Given that I’ve now been using TshwaneLex for a few weeks I thought I’d post an update on how it’s going. In general, it’s going pretty well.
- If you’re going to change the DTD (and you’ll probably need to, if you have custom information or a trilingual dictionary), it’s important to plan in advance and ideally document what you’ve done. It’s easy to introduce inconsistencies and they are a pain to change later on (it’s possible, but it’s easier not to have to). For example, I ended up with the scientific name field in two places. I reimported the data to the correct field instance, checked it was ok, then deleted the unwanted field).
- The field structure enforcement is worth the time it took to import the data.
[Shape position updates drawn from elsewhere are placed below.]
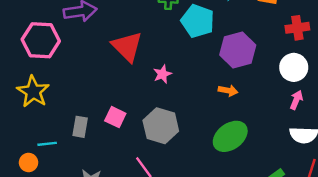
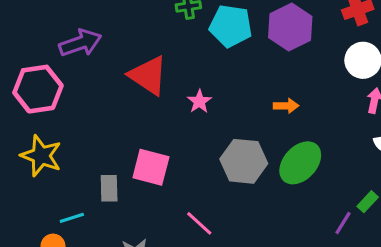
purple hexagon: (238, 50) -> (290, 27), moved
pink square: (115, 117) -> (151, 167), size x1.4
gray hexagon: (161, 126) -> (244, 161), moved

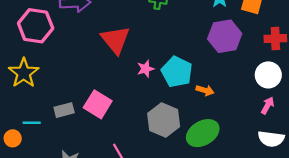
cyan pentagon: (231, 26) -> (177, 72), moved
gray rectangle: (109, 188) -> (64, 110), turned 60

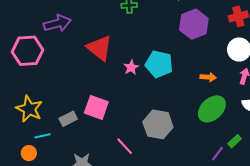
yellow star: (24, 73) -> (29, 109), moved
orange arrow: (205, 90) -> (208, 77), moved
gray hexagon: (164, 120) -> (158, 124), moved
green ellipse: (203, 133) -> (212, 109), moved

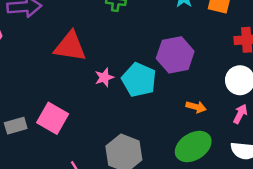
purple hexagon: (194, 24) -> (175, 55), moved
red triangle: (99, 48) -> (70, 46), turned -40

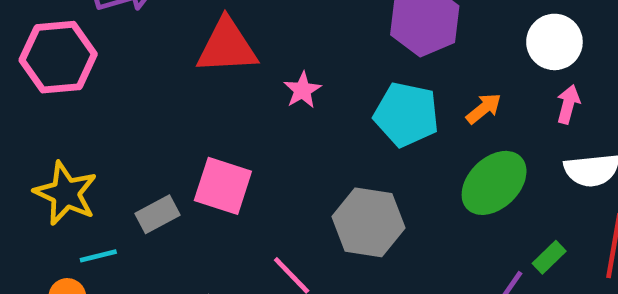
cyan pentagon: (139, 80) -> (406, 114), moved
orange arrow: (196, 107) -> (484, 109), turned -42

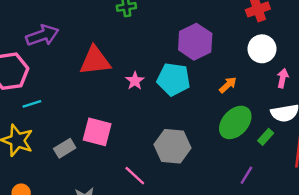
pink arrow: (568, 104) -> (283, 78), moved
cyan pentagon: (406, 114) -> (173, 79), moved
cyan line: (98, 256) -> (32, 104), moved
green rectangle: (549, 257) -> (266, 137), moved

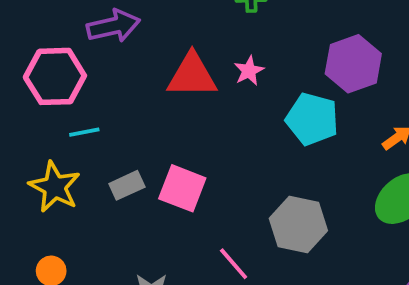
pink star: (135, 81) -> (249, 71), moved
gray rectangle: (65, 148) -> (127, 185), moved

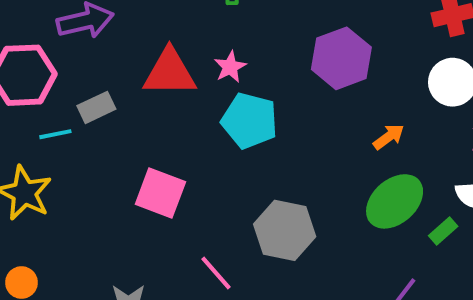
cyan pentagon: (312, 119) -> (250, 121), moved
gray rectangle: (127, 185) -> (96, 107), moved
Generally sorting stuff out has been pretty good.
- I’ve set up a few versions of the dictionary, including a wordlist, a full version, and a Toolbox export (which puts the backslash codes back before the items). This has been easier than modifying CCT exports by hand for Toolbox, although the difference isn’t all that big.
- Editing is taking longer. The navigation is a little more time-consuming, since adding fields is a hierarchical process, but compared to the amount of time it’s taking to edit the damn dictionary because of inconsistent entry in the first place, it’s probably worth the tradeoff.
- I really like being able to work on the English – Yan-nhangu section of the dictionary at the same time. This takes some doing in Toolbox (well, it requires the creation of two lexica…) I wish I could work on the Dhuwal section too, but since i know that language much less well than English or Yan-nhangu, the processing and addition of information won’t be as intensive. I suspect, since there’s a high degree of syntactic and semantic isomorphism between Yan-nhangu and Dhuwal, I’ll be able to reverse the Dhuwal and Yan-nhangu glosses, change the audience and layout but keep most of the structure. That’s not true for the English part of the dictionary.